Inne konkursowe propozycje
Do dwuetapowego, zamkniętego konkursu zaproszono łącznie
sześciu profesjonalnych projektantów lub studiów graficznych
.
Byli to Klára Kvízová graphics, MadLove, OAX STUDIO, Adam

--

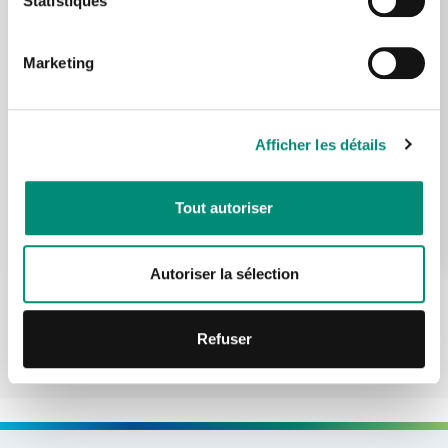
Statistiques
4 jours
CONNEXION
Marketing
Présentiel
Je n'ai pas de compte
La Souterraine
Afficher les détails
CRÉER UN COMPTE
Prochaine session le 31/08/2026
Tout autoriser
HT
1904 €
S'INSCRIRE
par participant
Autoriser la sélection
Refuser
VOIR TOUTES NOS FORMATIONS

--

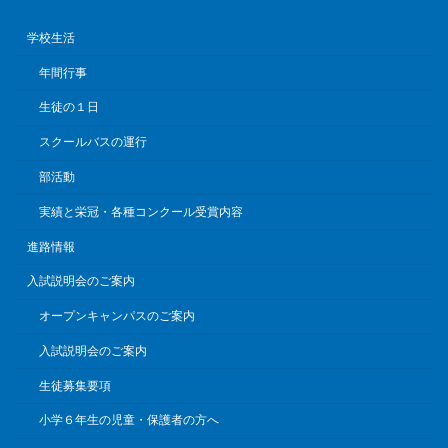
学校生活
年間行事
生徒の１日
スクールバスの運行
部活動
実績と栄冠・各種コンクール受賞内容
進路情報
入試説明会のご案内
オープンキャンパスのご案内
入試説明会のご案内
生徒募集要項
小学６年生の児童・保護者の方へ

Exercise brief
Working from the material above, retype exactly the lines from the one with "Do dwuetapowego, zamkniętego" through the one with "Byli to Klára", both included, and only those lines.

Task solution
Do dwuetapowego, zamkniętego konkursu zaproszono łącznie
sześciu profesjonalnych projektantów lub studiów graficznych
.
Byli to Klára Kvízová graphics, MadLove, OAX STUDIO, Adam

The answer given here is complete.